The Realblog with Stephanie Mallory

Florida Fossil Hunter Recovering After Alligator Pulls Him to the Bottom of the Cooper River

Posted 2024-05-01  by  Stephanie Mallory

Will Georgitis escaped the attack with a broken arm and bite wounds

Will Georgitis is fortunate to be alive after being viciously attacked by an alligator in Florida’s Cooper River.

Georgitis was diving for fossils with scuba gear in the river when a large alligator grabbed his arm and dragged him to the bottom.

He told postandcourier.com that he spotted the alligator making a beeline right toward him during his April 15 dive.

He said the gator opened its jaws a foot from him. Believing the reptile was going to bite his head, he threw up his right arm to block it. The alligator clamped own on his forearm.

Knowing the alligator would likely try to pull him down beneath the surface and roll with him, Georgitis says he wrapped his free arm and both legs around the alligator's body so he'd roll with it.

He said the alligator was so large he was unable to hook his ankles together when he wrapped his legs around it.

"And I'm 6' 2,” he said.

Georgitis said he tried to stab the alligator in the eye with a screwdriver he uses to pry fossils out of the river bed.

He said the alligator immediately shook him "like a rag doll" and dove to the bottom of the Cooper River where it pinned him with the weight of its body. He then tried stabbing the alligator in the mouth with the screwdriver while struggling to get free.

Then his scuba tank ran out of air.

"I knew I was going to die right then and there," Georgitis said.

As a last hope, he tried to free himself by ripping off his own arm by planting his feet on the alligator and pushing as hard as he could.

Georgitis said the gator's teeth scraped over his arm instead of tearing it off.
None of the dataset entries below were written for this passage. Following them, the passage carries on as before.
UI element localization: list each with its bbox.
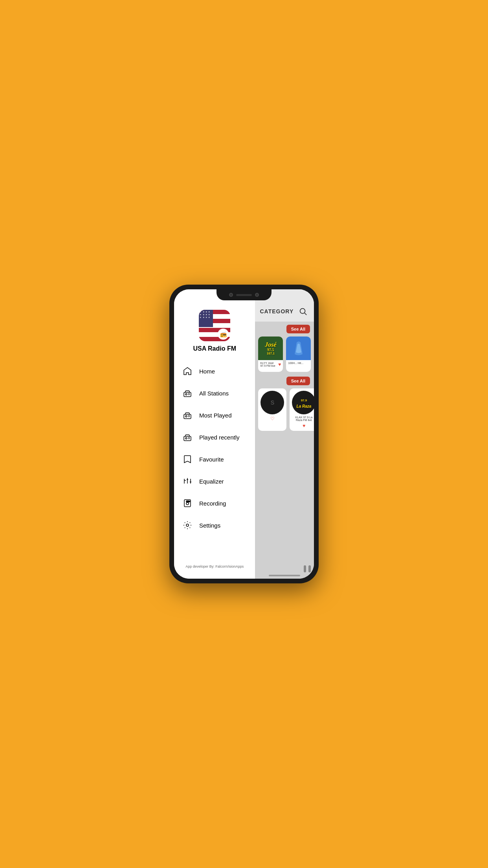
nav-label-equalizer: Equalizer (199, 478, 224, 485)
jose-card-label: KLYY José 97.5 FM live ♥ (258, 360, 283, 369)
raza-card-label-left: ♡ (270, 416, 275, 421)
jose-station-name: KLYY José 97.5 FM live (260, 362, 276, 367)
raza-station-name: KLAX 97.9 La Raza FM live (292, 416, 314, 421)
svg-rect-4 (184, 414, 191, 419)
nav-item-home[interactable]: Home (174, 360, 255, 382)
raza-card-label: KLAX 97.9 La Raza FM live ♥ (292, 416, 314, 428)
svg-point-19 (186, 502, 189, 505)
raza-cards-row: S ♡ 97.9 La Raza (255, 388, 314, 434)
flag-canton: ★ ★ ★ ★★ ★ ★ ★★ ★ ★ ★ (199, 310, 213, 327)
home-bar (269, 575, 300, 576)
nav-item-played-recently[interactable]: Played recently (174, 426, 255, 448)
100h-station-name: 100H... Hit... (288, 362, 303, 364)
bookmark-icon (182, 454, 193, 465)
nav-label-played-recently: Played recently (199, 434, 240, 441)
svg-rect-0 (184, 392, 191, 397)
svg-point-9 (185, 438, 187, 439)
search-button[interactable] (297, 305, 309, 318)
nav-label-recording: Recording (199, 500, 226, 507)
notch-camera-2 (255, 293, 259, 297)
nav-label-all-stations: All Stations (199, 390, 229, 397)
nav-bottom (304, 565, 311, 572)
drawer-header: ★ ★ ★ ★★ ★ ★ ★★ ★ ★ ★ 📻 USA Radio FM (174, 303, 255, 360)
radio-icon-1 (182, 388, 193, 399)
svg-point-22 (186, 524, 189, 526)
raza-card-img-left: S (261, 391, 284, 414)
nav-item-recording[interactable]: REC Recording (174, 492, 255, 514)
nav-item-most-played[interactable]: Most Played (174, 404, 255, 426)
flag-stars: ★ ★ ★ ★★ ★ ★ ★★ ★ ★ ★ (200, 311, 210, 319)
nav-item-settings[interactable]: Settings (174, 514, 255, 536)
app-logo: ★ ★ ★ ★★ ★ ★ ★★ ★ ★ ★ 📻 (199, 310, 230, 341)
raza-heart-icon[interactable]: ♥ (303, 423, 305, 428)
equalizer-icon (182, 476, 193, 487)
drawer: ★ ★ ★ ★★ ★ ★ ★★ ★ ★ ★ 📻 USA Radio FM Hom… (174, 289, 255, 579)
nav-label-most-played: Most Played (199, 412, 232, 419)
home-icon (182, 366, 193, 377)
notch-speaker (236, 294, 252, 296)
radio-card-raza[interactable]: 97.9 La Raza KLAX 97.9 La Raza FM live ♥ (290, 388, 314, 431)
svg-point-23 (300, 309, 305, 314)
svg-point-1 (185, 394, 187, 395)
heart-left[interactable]: ♡ (270, 416, 275, 421)
100h-card-image (286, 337, 311, 360)
nav-item-all-stations[interactable]: All Stations (174, 382, 255, 404)
svg-rect-8 (184, 436, 191, 441)
notch (216, 289, 272, 300)
category-title: CATEGORY (260, 308, 294, 314)
radio-icon-2 (182, 410, 193, 421)
screen: ★ ★ ★ ★★ ★ ★ ★★ ★ ★ ★ 📻 USA Radio FM Hom… (174, 289, 314, 579)
radio-cards-row-1: José 97.5 107.1 KLYY José 97.5 FM live ♥ (255, 337, 314, 375)
main-content: CATEGORY See All José (255, 289, 314, 579)
drawer-nav: Home All Stations Most Pla (174, 360, 255, 561)
radio-icon-3 (182, 432, 193, 443)
100h-card-label: 100H... Hit... (286, 360, 311, 366)
nav-pill-2 (308, 565, 311, 572)
nav-label-home: Home (199, 368, 215, 375)
nav-pill-1 (304, 565, 306, 572)
drawer-footer: App developer By: FalconVisionApps (174, 561, 255, 572)
svg-line-24 (305, 313, 306, 315)
see-all-button-1[interactable]: See All (286, 325, 310, 333)
radio-card-jose[interactable]: José 97.5 107.1 KLYY José 97.5 FM live ♥ (258, 337, 283, 372)
see-all-button-2[interactable]: See All (286, 377, 310, 385)
nav-label-favourite: Favourite (199, 456, 224, 463)
nav-item-equalizer[interactable]: Equalizer (174, 470, 255, 492)
radio-card-raza-left[interactable]: S ♡ (258, 388, 286, 431)
phone-frame: ★ ★ ★ ★★ ★ ★ ★★ ★ ★ ★ 📻 USA Radio FM Hom… (169, 285, 319, 583)
notch-camera (229, 293, 233, 297)
svg-text:REC: REC (187, 500, 190, 502)
nav-item-favourite[interactable]: Favourite (174, 448, 255, 470)
jose-heart-icon[interactable]: ♥ (278, 362, 281, 367)
jose-card-image: José 97.5 107.1 (258, 337, 283, 360)
nav-label-settings: Settings (199, 522, 220, 529)
svg-point-5 (185, 416, 187, 417)
radio-card-100h[interactable]: 100H... Hit... (286, 337, 311, 372)
app-title: USA Radio FM (193, 345, 236, 352)
settings-icon (182, 520, 193, 531)
raza-card-img: 97.9 La Raza (292, 391, 314, 414)
section-header-2: See All (255, 375, 314, 388)
phone-screen: ★ ★ ★ ★★ ★ ★ ★★ ★ ★ ★ 📻 USA Radio FM Hom… (174, 289, 314, 579)
section-header-1: See All (255, 322, 314, 337)
recording-icon: REC (182, 498, 193, 509)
He managed to break free and swim to the surface where a friend drug him out of the water and into a boat.

"It was a living nightmare," Georgitis said.
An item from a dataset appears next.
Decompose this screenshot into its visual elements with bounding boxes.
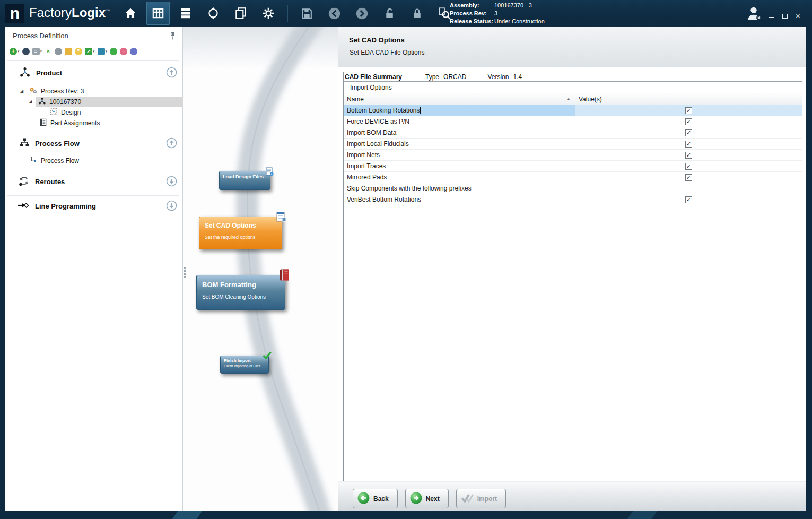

He escaped the encounter with bite wounds and a broken bone in his lower right arm. The other bone was dislocated. Surgeons secured the arm with a metal plate and nine screws.
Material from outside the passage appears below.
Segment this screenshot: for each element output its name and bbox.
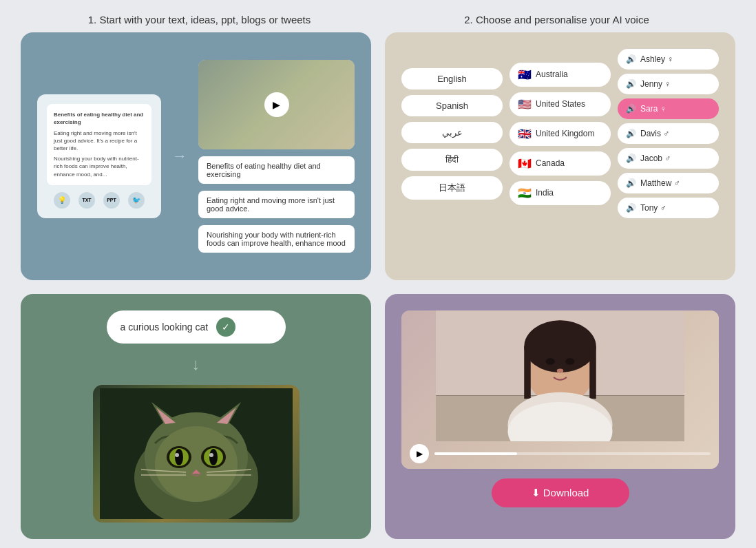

"A ton" of staples were needed to close the teeth wounds, Georgitis said. More surgery might be necessary, along with six months to recover.

The South Carolina Department of Natural Resources (SCDNR) plans to send a team to search for the alligator, but may not be able to identify it unless the screwdriver left wounds.

"The SCDNR has received a report of an individual receiving a non-fatal bite from an alligator while scuba diving on the Cooper River," a statement from the SCDNR said. "Details are not available at this time, and the incident is under investigation.”

Georgitis is warning other divers that there are dangerous alligators in the Cooper River.